1

I used Selenium and PhantomJS hoping to get data from a website which using javascript to build the DOM.

The simple code below works, but it's not always valid. I meant that most of time it would return an empty website which didn't execute the javascript. It could seldom get the correct info I want.

from selenium import webdriver
from bs4 import BeautifulSoup

url = 'http://mall.pchome.com.tw/prod/QAAO6V-A9006XI59'
driver = webdriver.PhantomJS
driver.get(url)

print(driver.page_source, file=open('output.html','w'))

soup = BeautifulSoup(driver.page_source,"html5lib")
print(soup.select('#MetaDescription'))

It has a high probability to return an empty string :

[<meta content="" id="MetaDescription" name="description"/>]

Is the website server not allowing web crawlers?

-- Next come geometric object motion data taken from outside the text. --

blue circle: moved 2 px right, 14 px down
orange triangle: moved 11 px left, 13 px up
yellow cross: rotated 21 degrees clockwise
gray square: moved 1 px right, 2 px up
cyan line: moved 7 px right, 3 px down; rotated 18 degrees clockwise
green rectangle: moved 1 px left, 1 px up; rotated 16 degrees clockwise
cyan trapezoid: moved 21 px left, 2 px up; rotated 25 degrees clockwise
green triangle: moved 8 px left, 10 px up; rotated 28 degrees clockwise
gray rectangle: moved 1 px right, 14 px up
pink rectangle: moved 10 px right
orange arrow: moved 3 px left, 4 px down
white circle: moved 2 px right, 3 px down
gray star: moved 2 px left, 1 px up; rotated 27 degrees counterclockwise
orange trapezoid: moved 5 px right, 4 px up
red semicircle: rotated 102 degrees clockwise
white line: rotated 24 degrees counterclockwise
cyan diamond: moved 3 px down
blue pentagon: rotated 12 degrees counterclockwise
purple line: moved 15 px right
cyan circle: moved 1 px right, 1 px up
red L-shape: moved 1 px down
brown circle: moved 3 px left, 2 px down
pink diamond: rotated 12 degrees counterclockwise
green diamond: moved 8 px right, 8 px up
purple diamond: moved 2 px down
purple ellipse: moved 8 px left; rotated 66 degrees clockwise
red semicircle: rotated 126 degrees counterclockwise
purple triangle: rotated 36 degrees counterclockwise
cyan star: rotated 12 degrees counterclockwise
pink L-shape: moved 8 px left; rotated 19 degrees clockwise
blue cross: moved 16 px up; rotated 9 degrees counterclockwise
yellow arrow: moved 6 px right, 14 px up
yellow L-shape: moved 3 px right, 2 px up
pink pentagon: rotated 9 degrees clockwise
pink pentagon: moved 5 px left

What can I do to fix my code?

What's more, all the info I need could be find in the <head> 's <meta>tag. (Like showing above, the data has an id MetaDescription)

Or is there any simpler way to just get the data in <head> tag?

WenT
  • 157
  • 8

1 Answers1

4

First of all, driver = webdriver.PhantomJS is not a correct way to initialize a selenium webdriver in Python, replace it with:

driver = webdriver.PhantomJS()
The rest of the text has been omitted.